TASK INPUT Start Marker

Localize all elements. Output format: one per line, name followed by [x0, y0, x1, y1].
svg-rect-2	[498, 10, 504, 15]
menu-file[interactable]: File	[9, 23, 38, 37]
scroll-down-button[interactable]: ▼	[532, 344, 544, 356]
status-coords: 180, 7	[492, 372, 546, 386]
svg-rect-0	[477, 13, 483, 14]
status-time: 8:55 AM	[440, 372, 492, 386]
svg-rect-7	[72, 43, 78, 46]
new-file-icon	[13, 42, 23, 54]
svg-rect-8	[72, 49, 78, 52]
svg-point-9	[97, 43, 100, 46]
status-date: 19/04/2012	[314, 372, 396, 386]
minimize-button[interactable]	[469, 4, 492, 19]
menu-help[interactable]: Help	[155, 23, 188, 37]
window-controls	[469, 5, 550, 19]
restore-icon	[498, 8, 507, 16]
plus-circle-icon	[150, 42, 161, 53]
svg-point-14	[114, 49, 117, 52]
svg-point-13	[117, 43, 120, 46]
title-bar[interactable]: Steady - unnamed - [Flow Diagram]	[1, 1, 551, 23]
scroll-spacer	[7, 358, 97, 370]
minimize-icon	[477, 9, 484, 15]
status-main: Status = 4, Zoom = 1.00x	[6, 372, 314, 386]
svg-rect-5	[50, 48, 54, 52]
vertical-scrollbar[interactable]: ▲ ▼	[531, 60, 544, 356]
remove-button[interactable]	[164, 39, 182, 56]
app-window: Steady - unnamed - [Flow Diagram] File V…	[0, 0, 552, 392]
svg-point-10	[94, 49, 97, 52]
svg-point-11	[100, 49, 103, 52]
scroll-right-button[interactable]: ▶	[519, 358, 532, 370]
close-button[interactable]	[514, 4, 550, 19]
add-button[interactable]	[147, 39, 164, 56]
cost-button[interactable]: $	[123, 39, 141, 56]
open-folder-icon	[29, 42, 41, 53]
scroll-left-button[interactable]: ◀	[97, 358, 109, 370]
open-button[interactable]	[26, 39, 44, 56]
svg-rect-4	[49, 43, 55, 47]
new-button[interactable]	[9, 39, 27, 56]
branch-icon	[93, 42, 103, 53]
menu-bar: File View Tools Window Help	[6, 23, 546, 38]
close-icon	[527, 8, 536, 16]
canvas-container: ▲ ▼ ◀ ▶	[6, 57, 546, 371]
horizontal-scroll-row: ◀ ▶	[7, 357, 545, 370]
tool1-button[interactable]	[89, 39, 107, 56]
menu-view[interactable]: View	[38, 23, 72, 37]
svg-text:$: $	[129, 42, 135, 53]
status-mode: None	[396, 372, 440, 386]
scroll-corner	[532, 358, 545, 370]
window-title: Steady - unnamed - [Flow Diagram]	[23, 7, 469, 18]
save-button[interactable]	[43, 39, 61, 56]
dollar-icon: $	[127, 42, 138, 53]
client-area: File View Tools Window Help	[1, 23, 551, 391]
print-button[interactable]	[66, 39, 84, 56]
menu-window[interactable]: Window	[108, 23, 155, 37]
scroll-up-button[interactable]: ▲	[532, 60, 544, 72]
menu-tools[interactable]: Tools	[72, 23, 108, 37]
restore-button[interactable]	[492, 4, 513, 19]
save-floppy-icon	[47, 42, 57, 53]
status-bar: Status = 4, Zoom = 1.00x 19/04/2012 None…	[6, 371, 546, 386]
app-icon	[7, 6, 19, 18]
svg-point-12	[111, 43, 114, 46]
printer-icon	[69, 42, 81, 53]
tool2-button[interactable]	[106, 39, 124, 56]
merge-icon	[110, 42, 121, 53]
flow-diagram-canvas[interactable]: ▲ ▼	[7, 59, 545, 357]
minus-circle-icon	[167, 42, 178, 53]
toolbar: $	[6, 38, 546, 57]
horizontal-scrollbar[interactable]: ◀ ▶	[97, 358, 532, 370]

TASK INPUT End Marker
TASK INPUT Start Marker

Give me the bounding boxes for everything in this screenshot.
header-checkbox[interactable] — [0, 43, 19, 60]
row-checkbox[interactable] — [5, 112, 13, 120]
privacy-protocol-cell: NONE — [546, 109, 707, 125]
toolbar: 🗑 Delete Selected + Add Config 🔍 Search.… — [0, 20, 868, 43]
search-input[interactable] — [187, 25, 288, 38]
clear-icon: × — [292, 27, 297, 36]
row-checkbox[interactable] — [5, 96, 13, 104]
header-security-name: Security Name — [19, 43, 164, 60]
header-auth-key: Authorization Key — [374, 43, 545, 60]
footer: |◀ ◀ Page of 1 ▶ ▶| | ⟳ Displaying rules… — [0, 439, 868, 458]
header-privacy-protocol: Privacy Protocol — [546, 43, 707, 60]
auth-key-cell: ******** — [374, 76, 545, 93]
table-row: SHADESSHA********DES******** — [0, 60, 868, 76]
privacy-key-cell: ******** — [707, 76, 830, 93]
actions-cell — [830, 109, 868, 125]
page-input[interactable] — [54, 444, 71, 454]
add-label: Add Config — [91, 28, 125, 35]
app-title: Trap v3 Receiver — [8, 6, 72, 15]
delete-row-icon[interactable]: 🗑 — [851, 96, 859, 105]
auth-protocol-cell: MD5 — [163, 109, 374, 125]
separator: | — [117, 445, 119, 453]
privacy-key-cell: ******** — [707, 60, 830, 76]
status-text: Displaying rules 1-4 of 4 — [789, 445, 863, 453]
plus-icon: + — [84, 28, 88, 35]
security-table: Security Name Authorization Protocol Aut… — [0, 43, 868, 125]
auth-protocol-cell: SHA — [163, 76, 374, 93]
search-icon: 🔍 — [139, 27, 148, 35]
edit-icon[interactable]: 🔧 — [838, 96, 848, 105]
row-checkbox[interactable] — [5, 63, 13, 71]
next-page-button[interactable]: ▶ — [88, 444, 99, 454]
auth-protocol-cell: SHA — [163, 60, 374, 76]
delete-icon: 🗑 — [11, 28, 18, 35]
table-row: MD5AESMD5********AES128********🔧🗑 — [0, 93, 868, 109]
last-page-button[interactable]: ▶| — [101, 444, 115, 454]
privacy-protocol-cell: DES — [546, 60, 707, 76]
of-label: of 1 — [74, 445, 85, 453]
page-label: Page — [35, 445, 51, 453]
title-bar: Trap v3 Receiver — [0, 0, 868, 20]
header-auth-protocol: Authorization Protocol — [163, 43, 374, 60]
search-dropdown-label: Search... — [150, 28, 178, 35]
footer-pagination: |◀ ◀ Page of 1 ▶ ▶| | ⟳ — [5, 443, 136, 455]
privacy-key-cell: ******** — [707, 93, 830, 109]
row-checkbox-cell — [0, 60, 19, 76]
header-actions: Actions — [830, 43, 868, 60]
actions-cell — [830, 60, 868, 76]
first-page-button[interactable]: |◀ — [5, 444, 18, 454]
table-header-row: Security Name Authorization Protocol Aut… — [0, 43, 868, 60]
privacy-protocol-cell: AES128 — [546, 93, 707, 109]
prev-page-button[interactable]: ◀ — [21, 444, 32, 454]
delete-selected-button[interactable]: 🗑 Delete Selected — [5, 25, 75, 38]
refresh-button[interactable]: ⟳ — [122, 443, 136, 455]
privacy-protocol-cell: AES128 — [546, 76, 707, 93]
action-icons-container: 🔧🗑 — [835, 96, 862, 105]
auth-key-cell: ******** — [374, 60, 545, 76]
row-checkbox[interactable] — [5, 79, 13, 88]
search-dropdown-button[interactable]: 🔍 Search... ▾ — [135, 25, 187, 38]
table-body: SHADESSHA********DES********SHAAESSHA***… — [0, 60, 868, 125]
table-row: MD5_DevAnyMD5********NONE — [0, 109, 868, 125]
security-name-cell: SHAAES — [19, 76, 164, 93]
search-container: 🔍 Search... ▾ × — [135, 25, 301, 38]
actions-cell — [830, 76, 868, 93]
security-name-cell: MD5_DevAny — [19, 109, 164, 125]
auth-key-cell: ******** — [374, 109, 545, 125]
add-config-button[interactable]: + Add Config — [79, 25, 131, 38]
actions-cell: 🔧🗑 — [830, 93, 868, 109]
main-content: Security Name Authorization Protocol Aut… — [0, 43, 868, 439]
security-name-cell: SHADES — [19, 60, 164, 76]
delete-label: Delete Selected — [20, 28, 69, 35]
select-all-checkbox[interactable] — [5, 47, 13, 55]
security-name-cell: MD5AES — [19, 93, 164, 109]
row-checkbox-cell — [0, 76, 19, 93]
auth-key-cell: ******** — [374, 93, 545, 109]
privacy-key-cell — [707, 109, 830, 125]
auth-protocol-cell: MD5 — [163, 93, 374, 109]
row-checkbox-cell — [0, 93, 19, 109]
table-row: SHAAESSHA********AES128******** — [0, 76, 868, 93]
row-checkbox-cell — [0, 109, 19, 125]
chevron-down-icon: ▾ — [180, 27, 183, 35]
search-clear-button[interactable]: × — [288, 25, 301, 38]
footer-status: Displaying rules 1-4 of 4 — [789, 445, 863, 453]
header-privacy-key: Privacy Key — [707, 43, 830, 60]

TASK INPUT End Marker
TASK INPUT Start Marker

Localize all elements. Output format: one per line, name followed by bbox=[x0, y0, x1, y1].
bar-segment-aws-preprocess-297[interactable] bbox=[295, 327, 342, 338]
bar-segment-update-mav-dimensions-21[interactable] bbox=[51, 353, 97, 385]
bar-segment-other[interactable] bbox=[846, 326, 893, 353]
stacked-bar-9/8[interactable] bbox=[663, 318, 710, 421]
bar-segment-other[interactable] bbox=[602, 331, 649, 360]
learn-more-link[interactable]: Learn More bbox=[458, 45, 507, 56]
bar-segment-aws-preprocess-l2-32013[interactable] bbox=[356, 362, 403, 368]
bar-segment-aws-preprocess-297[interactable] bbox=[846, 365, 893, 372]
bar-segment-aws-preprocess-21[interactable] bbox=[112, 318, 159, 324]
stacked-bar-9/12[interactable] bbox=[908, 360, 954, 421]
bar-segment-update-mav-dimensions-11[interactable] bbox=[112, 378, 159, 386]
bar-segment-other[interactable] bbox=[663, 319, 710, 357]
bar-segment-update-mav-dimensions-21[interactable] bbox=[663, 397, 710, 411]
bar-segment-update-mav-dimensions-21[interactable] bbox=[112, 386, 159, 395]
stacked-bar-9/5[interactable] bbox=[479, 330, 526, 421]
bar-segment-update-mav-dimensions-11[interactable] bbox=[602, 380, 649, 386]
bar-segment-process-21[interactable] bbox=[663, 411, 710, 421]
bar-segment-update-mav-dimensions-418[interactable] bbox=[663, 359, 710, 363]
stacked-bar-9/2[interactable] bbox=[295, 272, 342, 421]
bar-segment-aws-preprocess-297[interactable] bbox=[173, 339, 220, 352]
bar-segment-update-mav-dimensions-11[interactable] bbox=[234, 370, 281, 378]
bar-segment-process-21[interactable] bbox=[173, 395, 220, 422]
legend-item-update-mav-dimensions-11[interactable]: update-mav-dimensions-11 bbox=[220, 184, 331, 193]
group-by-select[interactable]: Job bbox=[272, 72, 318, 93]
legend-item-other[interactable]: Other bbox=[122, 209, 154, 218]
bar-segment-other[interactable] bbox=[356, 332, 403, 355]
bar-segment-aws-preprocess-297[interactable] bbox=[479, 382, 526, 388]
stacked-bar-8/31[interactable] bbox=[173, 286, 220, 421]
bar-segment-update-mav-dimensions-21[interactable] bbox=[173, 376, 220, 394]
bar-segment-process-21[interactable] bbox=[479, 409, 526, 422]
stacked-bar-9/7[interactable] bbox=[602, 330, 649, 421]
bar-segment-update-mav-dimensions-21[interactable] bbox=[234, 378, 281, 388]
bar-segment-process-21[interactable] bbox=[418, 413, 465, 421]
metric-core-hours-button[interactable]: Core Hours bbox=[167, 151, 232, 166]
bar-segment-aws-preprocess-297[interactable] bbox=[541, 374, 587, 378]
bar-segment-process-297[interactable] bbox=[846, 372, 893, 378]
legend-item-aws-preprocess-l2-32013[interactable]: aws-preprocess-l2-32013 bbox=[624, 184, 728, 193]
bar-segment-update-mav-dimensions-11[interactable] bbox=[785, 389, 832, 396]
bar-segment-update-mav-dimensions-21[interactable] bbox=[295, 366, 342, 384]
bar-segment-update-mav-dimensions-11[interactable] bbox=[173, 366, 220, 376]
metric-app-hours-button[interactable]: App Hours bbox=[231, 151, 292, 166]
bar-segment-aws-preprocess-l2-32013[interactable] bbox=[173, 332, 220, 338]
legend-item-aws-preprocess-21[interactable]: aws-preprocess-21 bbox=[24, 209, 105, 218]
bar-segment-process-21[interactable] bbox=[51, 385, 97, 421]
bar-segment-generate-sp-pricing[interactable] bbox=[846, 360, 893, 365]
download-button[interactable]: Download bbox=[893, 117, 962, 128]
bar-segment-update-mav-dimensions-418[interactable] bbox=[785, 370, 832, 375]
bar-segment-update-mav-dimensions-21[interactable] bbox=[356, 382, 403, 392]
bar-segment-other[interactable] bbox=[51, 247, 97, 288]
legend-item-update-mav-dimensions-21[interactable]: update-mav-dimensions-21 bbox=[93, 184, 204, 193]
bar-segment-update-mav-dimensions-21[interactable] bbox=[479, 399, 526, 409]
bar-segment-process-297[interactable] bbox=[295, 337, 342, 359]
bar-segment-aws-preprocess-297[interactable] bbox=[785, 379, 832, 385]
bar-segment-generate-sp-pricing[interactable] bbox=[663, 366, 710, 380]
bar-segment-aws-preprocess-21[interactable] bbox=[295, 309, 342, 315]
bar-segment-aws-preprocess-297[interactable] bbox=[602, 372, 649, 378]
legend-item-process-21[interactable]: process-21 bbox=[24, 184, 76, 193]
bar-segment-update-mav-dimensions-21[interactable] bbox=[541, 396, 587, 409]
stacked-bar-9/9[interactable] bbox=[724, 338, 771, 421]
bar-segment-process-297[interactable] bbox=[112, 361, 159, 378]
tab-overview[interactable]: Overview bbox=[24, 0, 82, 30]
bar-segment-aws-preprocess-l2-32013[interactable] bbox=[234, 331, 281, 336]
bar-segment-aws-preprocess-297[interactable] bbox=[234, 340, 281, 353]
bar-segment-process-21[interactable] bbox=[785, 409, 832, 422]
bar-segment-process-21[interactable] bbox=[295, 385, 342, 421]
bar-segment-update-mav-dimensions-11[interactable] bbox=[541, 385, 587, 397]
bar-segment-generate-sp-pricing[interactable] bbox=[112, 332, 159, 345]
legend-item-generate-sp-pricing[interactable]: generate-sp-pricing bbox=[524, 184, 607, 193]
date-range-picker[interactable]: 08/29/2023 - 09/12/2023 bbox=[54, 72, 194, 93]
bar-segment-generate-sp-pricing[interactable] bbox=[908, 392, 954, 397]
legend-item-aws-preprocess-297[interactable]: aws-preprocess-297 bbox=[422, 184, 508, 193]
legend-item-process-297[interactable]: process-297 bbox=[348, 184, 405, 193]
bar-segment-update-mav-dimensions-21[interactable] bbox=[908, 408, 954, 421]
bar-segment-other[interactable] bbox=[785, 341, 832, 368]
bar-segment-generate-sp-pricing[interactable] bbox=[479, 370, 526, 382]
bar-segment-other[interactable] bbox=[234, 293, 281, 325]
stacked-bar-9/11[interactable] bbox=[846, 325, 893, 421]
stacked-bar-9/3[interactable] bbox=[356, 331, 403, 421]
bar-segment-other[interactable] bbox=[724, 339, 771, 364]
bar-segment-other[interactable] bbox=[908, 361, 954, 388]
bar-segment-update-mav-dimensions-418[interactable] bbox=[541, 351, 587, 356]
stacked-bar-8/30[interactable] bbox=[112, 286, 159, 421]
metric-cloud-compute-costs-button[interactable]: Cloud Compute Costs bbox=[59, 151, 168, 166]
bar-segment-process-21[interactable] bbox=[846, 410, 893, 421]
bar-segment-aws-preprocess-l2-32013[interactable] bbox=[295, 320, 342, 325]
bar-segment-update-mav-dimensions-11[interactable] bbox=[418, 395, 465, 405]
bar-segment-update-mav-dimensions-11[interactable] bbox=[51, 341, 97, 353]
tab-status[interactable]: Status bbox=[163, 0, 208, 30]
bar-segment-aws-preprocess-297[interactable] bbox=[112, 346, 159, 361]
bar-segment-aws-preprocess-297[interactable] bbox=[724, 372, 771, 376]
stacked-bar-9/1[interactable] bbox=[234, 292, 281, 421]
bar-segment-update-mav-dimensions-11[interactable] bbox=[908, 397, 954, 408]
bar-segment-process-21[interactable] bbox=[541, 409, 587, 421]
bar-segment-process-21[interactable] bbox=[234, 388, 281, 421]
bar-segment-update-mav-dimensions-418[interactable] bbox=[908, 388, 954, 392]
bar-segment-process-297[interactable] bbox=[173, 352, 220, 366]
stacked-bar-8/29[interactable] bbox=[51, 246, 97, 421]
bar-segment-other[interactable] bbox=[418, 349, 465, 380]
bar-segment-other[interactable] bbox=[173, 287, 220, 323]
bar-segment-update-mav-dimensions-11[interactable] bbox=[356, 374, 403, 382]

TASK INPUT End Marker

Go through the records line by line, and copy each line that holds the string "Steady".

OUTPUT OF THE TASK |
title-bar[interactable]: Steady - unnamed - [Flow Diagram]	[1, 1, 551, 23]
app-window: Steady - unnamed - [Flow Diagram] File V…	[0, 0, 552, 392]
window-title: Steady - unnamed - [Flow Diagram]	[23, 7, 469, 18]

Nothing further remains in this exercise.